Loading checkpoint shards: 100%|█████████████████████████████████████████████████████████████████████████████████████████████████████████████████████████████| 2/2 [00:53<00:00, 26.54s/it]
Some weights of LlavaLlamaForCausalLM were not initialized from the model checkpoint at /root/home/workspace/LLM/vicuna/lmsys/vicuna-7b-v1.5 and are newly initialized: ['model.mm_projector.2.weight', 'model.mm_projector.2.bias', 'model.mm_projector.0.bias', 'model.mm_projector.0.weight']
You should probably TRAIN this model on a down-stream task to be able to use it for predictions and inference.
/root/miniconda3/envs/llava/lib/python3.10/site-packages/transformers/generation/configuration_utils.py:362: UserWarning: `do_sample` is set to `False`. However, `temperature` is set to `0.9` -- this flag is only used in sample-based generation modes. You should set `do_sample=True` or unset `temperature`. This was detected when initializing the generation config instance, which means the corresponding file may hold incorrect parameterization and should be fixed.
/root/miniconda3/envs/llava/lib/python3.10/site-packages/transformers/generation/configuration_utils.py:367: UserWarning: `do_sample` is set to `False`. However, `top_p` is set to `0.6` -- this flag is only used in sample-based generation modes. You should set `do_sample=True` or unset `top_p`. This was detected when initializing the generation config instance, which means the corresponding file may hold incorrect parameterization and should be fixed.
You are resizing the embedding layer without providing a `pad_to_multiple_of` parameter. This means that the new embeding dimension will be 32000. This might induce some performance reduction as *Tensor Cores* will not be available. For more details  about this, or help on choosing the correct value for resizing, refer to this guide: https://docs.nvidia.com/deeplearning/performance/dl-performance-matrix-multiplication/index.html#requirements-tc
  0%|                                                                                                                                                               | 0/5000 [00:00<?, ?it/s]/root/miniconda3/envs/llava/lib/python3.10/site-packages/transformers/generation/configuration_utils.py:362: UserWarning: `do_sample` is set to `False`. However, `temperature` is set to `0.0` -- this flag is only used in sample-based generation modes. You should set `do_sample=True` or unset `temperature`.
/root/miniconda3/envs/llava/lib/python3.10/site-packages/transformers/generation/configuration_utils.py:367: UserWarning: `do_sample` is set to `False`. However, `top_p` is set to `None` -- this flag is only used in sample-based generation modes.
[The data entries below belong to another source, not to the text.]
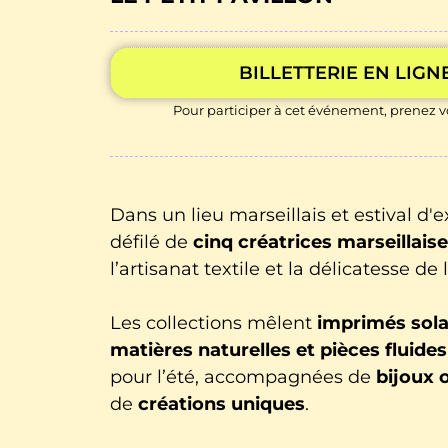
BILLETTERIE EN LIGN
Pour participer à cet événement, prenez vo
Dans un lieu marseillais et estival d'e
défilé de
cinq créatrices marseillais
l’artisanat textile et la délicatesse de 
Les collections mêlent
imprimés sola
matières naturelles et pièces fluides
pour l’été, accompagnées de
bijoux 
de
créations uniques
.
You should set `do_sample=True` or unset `top_p`.
100%|██████████████████████████████████████████████████████████████████████████████████████████████████████████████████████████████████████████████████| 5000/5000 [1:03:37<00:00,  1.31it/s]
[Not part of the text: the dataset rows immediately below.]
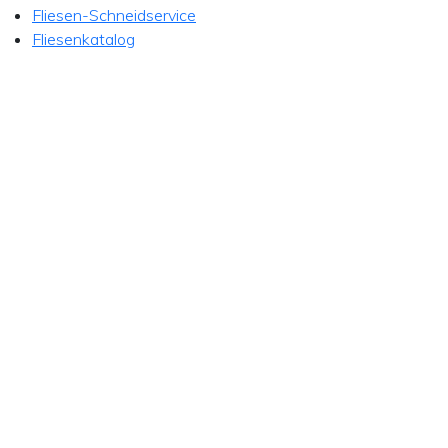
Fliesen-Schneidservice
Fliesenkatalog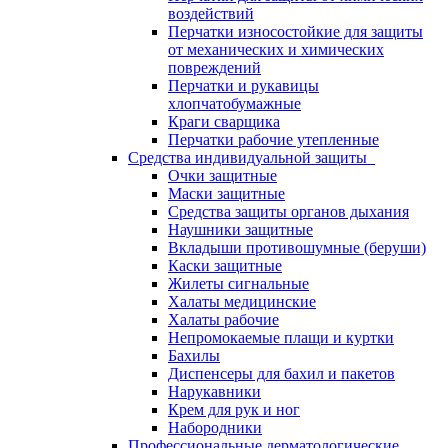
воздействий
Перчатки износостойкие для защиты
от механических и химических
повреждений
Перчатки и рукавицы
хлопчатобумажные
Краги сварщика
Перчатки рабочие утепленные
Средства индивидуальной защиты
Очки защитные
Маски защитные
Средства защиты органов дыхания
Наушники защитные
Вкладыши противошумные (беруши)
Каски защитные
Жилеты сигнальные
Халаты медицинские
Халаты рабочие
Непромокаемые плащи и куртки
Бахилы
Диспенсеры для бахил и пакетов
Нарукавники
Крем для рук и ног
Набородники
Профессиональные дерматологические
100%|██████████████████████████████████████████████████████████████████████████████████████████████████████████████████████████████████████████████████| 5000/5000 [00:02<00:00, 2149.71it/s]
Samples: 5000
Accuracy: 5.29%

Anyone could help? Thanks in advanced

liuxiaozhu01 commented 2 months ago

Well. When --model-base is canceled, the results become normal. Once --model-base is assigned, it will load the LLM params from model_base. it seems that applying origin LLM params(from lmsys/vicuna-7b-v1.5 here) is harmful to the performance of LLaVA and it also slows down inference speed. WHY?